Personal information
- Full name: Biser Dyatlovich Ivanov (Bulgarian: Бисер Дятлович Иванов)
- Date of birth: 24 June 1973 (age 51)
- Place of birth: Sofia, Bulgaria
- Position(s): Defensive midfielder

Senior career*
- Years: Team / Apps / (Gls)
- 1994–1995: Levski Elin Pelin
- 1995–1996: Velbazhd Kyustendil
- 1996–1997: Chirpan
- 1997–1999: Spartak Plovdiv
- 1999–2004: Levski Sofia / 106 / (5)
- 2004: Anorthosis
- 2005: Marek Dupnitsa / 18 / (0)
- 2006–2008: Levski Elin Pelin

International career
- 1999–2002: Bulgaria / 18 / (0)

Managerial career
- 2008–: Levski Elin Pelin

= Biser Ivanov =

Bulgarian footballer and coach

Biser Ivanov (Бисер Иванов) (born 24 June 1973 in Sofia) is a retired Bulgarian footballer and coach, who played as a midfielder.
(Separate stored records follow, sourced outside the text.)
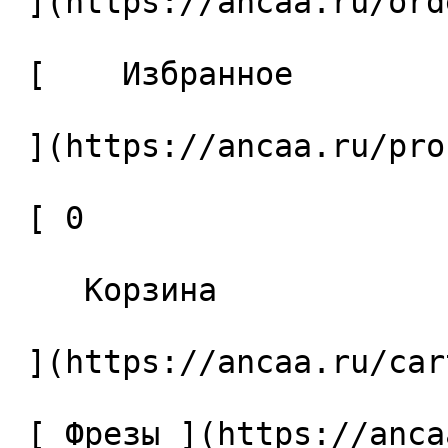
 ](https://ancaa.ru/orders) 

 [    Избранное 

 ](https://ancaa.ru/profile/favorites) 

 [ 0 

    Корзина 

 ](https://ancaa.ru/cart)

 [ Фрезы ](https://ancaa.ru/ctg/69c9bfab7b/frezy) 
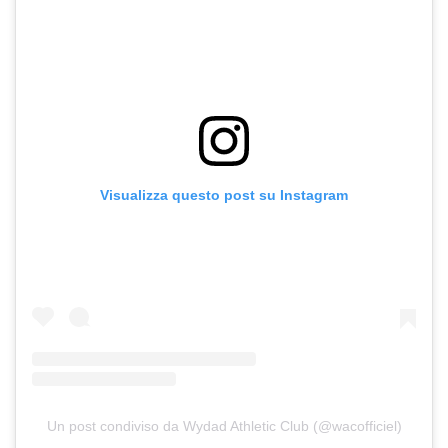
Visualizza questo post su Instagram
Un post condiviso da Wydad Athletic Club (@wacofficiel)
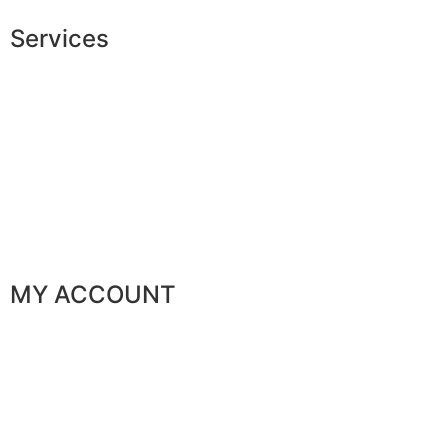
Services
Exclusive shopping
Personal image advice
Corporate services
Sponsorship
The gentleman’s club
MY ACCOUNT
My orders
My favorites
My addresses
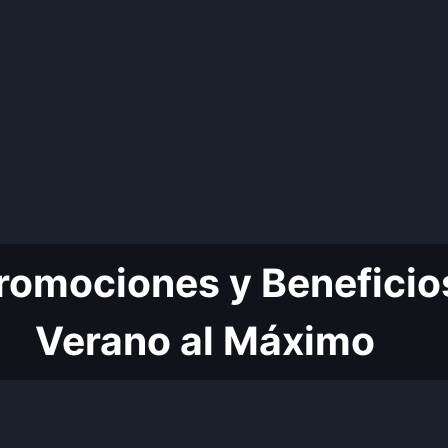
mociones y Beneficios,
Verano al Máximo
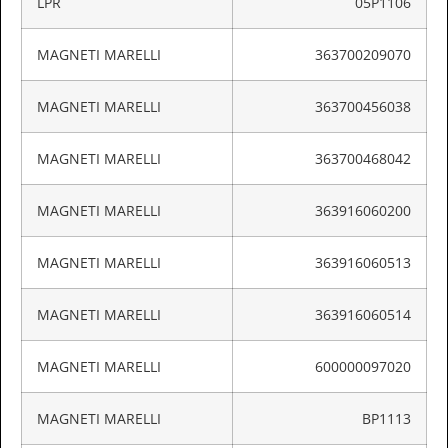
LPR
05P1106
MAGNETI MARELLI
363700209070
MAGNETI MARELLI
363700456038
MAGNETI MARELLI
363700468042
MAGNETI MARELLI
363916060200
MAGNETI MARELLI
363916060513
MAGNETI MARELLI
363916060514
MAGNETI MARELLI
600000097020
MAGNETI MARELLI
BP1113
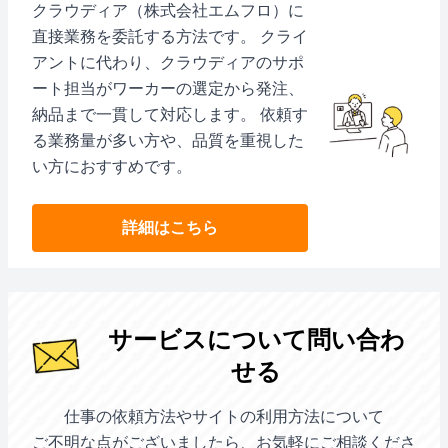
クラウディア（株式会社エムフロ）に
直接業務を委託する方法です。 クライ
アントに代わり、クラウディアのサポ
ート担当がワーカーの選定から発注、
納品まで一貫して対応します。 依頼す
る業務量が多い方や、品質を重視した
い方におすすめです。
詳細はこちら
サービスについて問い合わ
せる
仕事の依頼方法やサイトの利用方法について
ご不明な点がございましたら、お気軽にご相談くださ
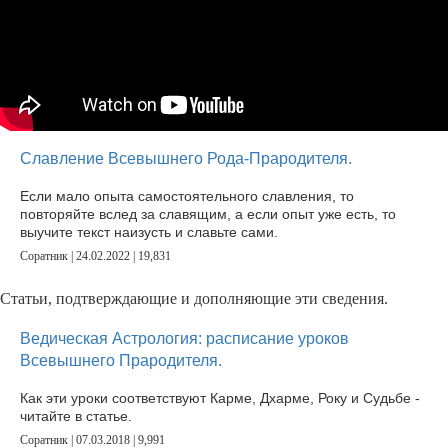
Славление Всевышнего Рода-Прародителя.
Если мало опыта самостоятельного славления, то
повторяйте вслед за славящим, а если опыт уже есть, то
выучите текст наизусть и славьте сами.
Соратник | 24.02.2022 |
19,831
Статьи, подтверждающие и дополняющие эти сведения.
Ведическая Астрология: расписание уроков
Всевышнего Прародителя.
Как эти уроки соответствуют Карме, Дхарме, Року и Судьбе -
читайте в статье.
Соратник | 07.03.2018 |
9,991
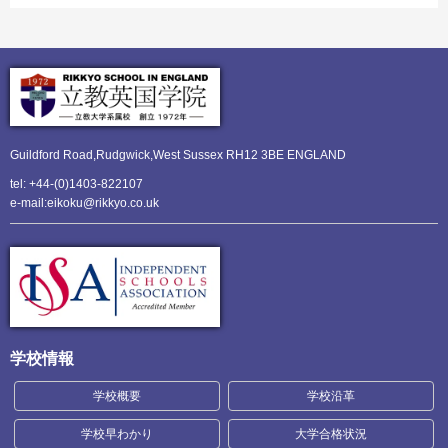
Guildford Road,Rudgwick,
West Sussex RH12 3BE ENGLAND
tel: +44-(0)1403-822107
e-mail:eikoku@rikkyo.co.uk
学校情報
学校概要
学校沿革
学校早わかり
大学合格状況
Ivanov was nicknamed "The Legend" (Bulgarian: Легендата).

His career began and ended at Levski Elin Pelin. In between, Ivanov also played for Velbazhd Kyustendil, Chirpan, Spartak Plovdiv, Levski Sofia and Marek Dupnitsa in Bulgaria, Anorthosis in Cyprus, and for the Bulgaria national team.